Название выставки суховато до обезличенности. Ну Пикассо, ну Москва, ну Пикассо в Москве, ну хорошее, конечно, собрание работ Пикассо в его парижском музее, но нынешняя музейная мода требует не столько монографических репрезентаций, сколько выставок-идей, выставок – научных гипотез, выставок-аттракционов, наконец. Казалось бы, правила этой игры нарушены. Однако секрет тут в знаках препинания. Точка между «Пикассо» и «Москва» рассказывает уже не об очередном визите работ испанца в Россию, а предполагает целую историю ожиданий, встреч, невстреч и легенд, из которых, собственно говоря, и складывается образ Пикассо в русской культуре. И еще в этой точке – история любви и памяти. Я не знаю, так ли любит директор ГМИИ Ирина Антонова творчество Пабло Пикассо, но то, что именно этот художник сопровождает ее скоро уже полустолетнее директорство, это факт. Вызвав в Москву из ушедшего на реконструкцию музея Пикассо эту выставку, отметив таким образом начало «Года Франции в России», Ирина Антонова не столько знакомит вообще-то много, и не только в Москве, его видевших москвичей с Пикассо, сколько отдает дань памяти долгой и страстной истории взаимоотношений своей страны и художника, истории, частью которой она была.

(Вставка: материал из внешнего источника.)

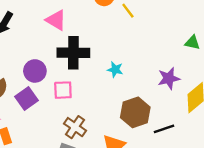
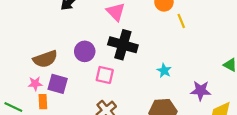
cyan star: (115, 70) -> (164, 71), moved
purple square: (26, 98) -> (58, 84), moved, turned 36

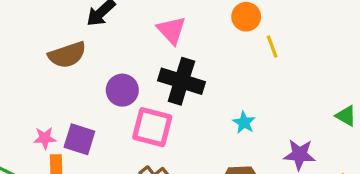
brown semicircle: (45, 59) -> (67, 55), moved
pink square: (105, 75) -> (152, 127), size x1.4

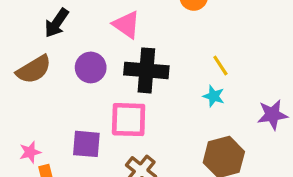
yellow line: (272, 47) -> (220, 65), moved
purple circle: (122, 90) -> (91, 67), moved
purple square: (79, 139) -> (86, 144), moved

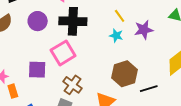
purple star: (272, 115) -> (144, 30), moved
pink square: (129, 120) -> (63, 53), turned -30

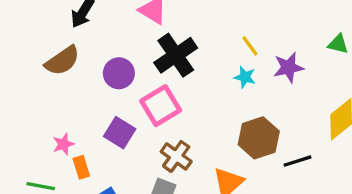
purple circle: (38, 21) -> (119, 73), moved
black cross: (73, 21) -> (176, 55), turned -36
purple square: (37, 70) -> (120, 133), turned 30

Эта история началась в 1956 году. Иначе говоря, в России узнали о Пикассо гораздо раньше: весть о нем пришла из Парижа еще в 1900‐х, его работы привозили на выставки «Бубнового валета», много купили Щукин и Морозов, их вещи потом висели в объединившем собрания обоих коллекционеров Государственном музее нового западного искусства, в 1948‐м сами картины исчезли в запасниках поделивших фонды закрытого музея ГМИИ и Эрмитажа, но имя скрыть было уже невозможно. Пикассо мелькал то в тех воспоминаниях, то в этих, среди его поклонников были не только проклятые Николай Пунин и Осип Мандельштам, но и легитимизированные Маяковский и Эренбург, он был антифашистом и коммунистом, к нему на поклон ходили чуть ли не все выездные деятели советской культуры, и, в конце концов, это именно он нарисовал «голубя мира». О нем можно было говорить, но его работы нигде нельзя было увидеть. И вот в 1956 году их привезли в Москву. Открывал выставку ответственный в СССР за контакты с западными художественными радикалами Илья Эренбург: «На открытие пришло слишком много народу: устроители, боясь, что будет мало публики, разослали куда больше приглашений, чем нужно. Толпа прорвала заграждения, каждый боялся, что его не впустят. Директор музея подбежал ко мне бледный: „Успокойте их, я боюсь, что начнется давка…“ Я сказал в микрофон: „Товарищи, вы ждали этой выставки двадцать пять лет, подождите теперь спокойно двадцать пять минут…“ Три тысячи человек рассмеялись, и порядок был восстановлен».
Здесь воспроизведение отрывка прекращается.